DETAILED ACTION
Notice of Pre-AIA or AIA Status
The present application, filed on or after March 16, 2013, is being examined under the first inventor to file provisions of the AIA .
Claim Rejections - 35 USC § 102
In the event the determination of the status of the application as subject to AIA 35 U.S.C. 102 and 103 (or as subject to pre-AIA 35 U.S.C. 102 and 103) is incorrect, any correction of the statutory basis (i.e., changing from AIA to pre-AIA ) for the rejection will not be considered a new ground of rejection if the prior art relied upon, and the rationale supporting the rejection, would be the same under either status.

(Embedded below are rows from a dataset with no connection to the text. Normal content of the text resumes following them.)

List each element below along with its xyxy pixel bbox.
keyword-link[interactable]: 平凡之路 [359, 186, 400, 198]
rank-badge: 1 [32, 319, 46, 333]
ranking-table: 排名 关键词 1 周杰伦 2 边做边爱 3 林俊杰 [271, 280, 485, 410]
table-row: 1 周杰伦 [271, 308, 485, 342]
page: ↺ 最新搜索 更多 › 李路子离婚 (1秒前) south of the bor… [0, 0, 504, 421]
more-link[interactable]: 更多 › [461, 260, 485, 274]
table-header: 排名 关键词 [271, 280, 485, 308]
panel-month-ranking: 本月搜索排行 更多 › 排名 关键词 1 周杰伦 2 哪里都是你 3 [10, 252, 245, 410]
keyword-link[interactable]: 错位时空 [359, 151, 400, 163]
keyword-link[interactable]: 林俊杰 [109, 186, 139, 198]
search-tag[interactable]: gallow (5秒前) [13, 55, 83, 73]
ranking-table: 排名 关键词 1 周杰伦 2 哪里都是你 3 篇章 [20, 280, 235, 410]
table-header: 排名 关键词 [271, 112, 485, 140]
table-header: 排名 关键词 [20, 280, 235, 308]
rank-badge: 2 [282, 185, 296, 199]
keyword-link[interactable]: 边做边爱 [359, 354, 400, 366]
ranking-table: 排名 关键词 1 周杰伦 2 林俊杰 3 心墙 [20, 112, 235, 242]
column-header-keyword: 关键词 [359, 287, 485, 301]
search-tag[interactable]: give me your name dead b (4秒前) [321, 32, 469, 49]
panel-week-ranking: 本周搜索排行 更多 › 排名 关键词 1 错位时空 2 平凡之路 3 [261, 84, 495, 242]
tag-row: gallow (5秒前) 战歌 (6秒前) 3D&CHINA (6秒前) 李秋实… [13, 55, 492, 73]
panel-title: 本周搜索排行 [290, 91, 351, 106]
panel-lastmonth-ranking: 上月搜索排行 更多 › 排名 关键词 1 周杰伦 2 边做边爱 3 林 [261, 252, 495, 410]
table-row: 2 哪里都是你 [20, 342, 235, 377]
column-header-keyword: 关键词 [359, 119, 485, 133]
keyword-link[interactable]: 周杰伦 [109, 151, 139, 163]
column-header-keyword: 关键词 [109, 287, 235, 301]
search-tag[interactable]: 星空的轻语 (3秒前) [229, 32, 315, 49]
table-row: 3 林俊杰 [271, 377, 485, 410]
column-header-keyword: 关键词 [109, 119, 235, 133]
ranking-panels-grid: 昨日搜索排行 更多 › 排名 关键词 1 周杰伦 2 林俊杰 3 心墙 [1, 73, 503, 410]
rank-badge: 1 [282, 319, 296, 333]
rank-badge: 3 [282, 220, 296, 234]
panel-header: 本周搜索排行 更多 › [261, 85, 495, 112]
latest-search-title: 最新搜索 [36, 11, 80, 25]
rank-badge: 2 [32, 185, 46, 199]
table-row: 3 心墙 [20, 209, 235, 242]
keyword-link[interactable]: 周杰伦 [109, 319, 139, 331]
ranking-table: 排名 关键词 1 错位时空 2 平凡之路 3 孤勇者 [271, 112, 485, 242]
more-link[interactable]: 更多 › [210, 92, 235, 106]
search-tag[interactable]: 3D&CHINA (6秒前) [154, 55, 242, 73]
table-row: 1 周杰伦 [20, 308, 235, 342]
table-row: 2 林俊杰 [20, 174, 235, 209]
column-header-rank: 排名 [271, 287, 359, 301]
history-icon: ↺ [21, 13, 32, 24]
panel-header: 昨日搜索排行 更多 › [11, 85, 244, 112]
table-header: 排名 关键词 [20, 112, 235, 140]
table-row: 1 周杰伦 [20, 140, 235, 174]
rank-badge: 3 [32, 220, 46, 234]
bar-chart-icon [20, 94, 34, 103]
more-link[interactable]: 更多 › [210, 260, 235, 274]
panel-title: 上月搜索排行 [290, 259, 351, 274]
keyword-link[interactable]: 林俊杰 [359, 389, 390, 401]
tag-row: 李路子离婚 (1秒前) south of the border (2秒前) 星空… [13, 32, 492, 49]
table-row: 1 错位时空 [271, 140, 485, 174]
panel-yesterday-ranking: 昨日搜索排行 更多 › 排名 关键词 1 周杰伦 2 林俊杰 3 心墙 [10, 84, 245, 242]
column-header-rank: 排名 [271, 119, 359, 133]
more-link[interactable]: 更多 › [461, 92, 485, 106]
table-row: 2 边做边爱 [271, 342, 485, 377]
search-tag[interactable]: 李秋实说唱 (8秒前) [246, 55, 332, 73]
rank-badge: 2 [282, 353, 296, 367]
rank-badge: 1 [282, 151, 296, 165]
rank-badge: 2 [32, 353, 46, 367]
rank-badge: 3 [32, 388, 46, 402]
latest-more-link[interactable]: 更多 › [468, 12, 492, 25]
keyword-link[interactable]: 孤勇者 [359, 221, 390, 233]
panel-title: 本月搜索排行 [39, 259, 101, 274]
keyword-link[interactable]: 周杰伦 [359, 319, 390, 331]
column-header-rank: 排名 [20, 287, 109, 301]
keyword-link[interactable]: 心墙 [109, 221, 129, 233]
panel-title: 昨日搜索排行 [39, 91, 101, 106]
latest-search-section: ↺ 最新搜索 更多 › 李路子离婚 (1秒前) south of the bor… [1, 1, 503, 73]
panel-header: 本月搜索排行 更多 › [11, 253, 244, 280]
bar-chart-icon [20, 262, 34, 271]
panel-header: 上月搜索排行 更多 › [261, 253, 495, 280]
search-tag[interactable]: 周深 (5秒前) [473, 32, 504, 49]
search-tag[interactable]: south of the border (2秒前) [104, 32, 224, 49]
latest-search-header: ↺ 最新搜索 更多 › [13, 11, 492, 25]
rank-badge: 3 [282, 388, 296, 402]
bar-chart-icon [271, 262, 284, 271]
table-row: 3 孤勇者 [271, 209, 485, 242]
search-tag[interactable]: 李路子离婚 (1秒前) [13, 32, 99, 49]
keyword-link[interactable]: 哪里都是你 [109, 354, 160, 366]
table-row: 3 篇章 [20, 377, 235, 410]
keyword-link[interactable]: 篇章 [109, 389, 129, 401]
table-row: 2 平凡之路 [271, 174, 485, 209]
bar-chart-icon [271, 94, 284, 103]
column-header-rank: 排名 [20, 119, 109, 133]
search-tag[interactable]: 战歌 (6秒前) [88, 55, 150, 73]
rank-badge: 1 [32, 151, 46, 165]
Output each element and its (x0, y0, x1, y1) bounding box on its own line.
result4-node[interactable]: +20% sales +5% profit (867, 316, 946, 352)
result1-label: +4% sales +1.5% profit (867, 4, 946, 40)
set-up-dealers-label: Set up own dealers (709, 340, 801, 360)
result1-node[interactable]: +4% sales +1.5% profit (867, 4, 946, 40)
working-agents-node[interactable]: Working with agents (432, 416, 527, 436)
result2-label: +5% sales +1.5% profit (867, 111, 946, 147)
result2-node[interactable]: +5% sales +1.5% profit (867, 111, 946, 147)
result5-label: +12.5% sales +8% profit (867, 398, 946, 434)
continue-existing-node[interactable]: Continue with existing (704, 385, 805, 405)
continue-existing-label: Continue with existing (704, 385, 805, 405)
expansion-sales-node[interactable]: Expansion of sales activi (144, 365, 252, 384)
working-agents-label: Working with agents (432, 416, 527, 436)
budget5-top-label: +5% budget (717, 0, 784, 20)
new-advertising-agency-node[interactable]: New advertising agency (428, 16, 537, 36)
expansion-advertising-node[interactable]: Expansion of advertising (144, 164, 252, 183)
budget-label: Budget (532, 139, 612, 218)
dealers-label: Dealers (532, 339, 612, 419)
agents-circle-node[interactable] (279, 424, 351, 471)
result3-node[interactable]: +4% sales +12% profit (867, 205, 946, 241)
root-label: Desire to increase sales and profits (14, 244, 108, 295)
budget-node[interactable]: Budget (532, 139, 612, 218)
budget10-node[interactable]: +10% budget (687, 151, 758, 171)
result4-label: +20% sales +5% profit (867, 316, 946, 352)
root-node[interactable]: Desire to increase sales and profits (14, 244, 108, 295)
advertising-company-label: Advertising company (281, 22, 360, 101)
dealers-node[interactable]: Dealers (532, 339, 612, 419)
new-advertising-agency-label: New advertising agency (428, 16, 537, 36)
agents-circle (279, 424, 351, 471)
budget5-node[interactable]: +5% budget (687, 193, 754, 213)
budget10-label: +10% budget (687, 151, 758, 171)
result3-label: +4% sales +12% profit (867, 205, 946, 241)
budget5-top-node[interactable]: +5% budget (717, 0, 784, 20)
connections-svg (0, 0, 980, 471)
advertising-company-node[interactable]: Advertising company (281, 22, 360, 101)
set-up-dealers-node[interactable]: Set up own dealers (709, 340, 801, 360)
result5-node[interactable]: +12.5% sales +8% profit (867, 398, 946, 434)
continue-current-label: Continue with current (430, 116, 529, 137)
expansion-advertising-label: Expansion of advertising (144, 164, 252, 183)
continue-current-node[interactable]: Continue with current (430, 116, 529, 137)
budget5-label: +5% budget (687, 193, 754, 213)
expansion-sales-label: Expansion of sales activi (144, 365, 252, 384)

The following is a quotation of the appropriate paragraphs of 35 U.S.C. 102 that form the basis for the rejections under this section made in this Office action:
A person shall be entitled to a patent unless –
(a)(1) the claimed invention was patented, described in a printed publication, or in public use, on sale, or otherwise available to the public before the effective filing date of the claimed invention.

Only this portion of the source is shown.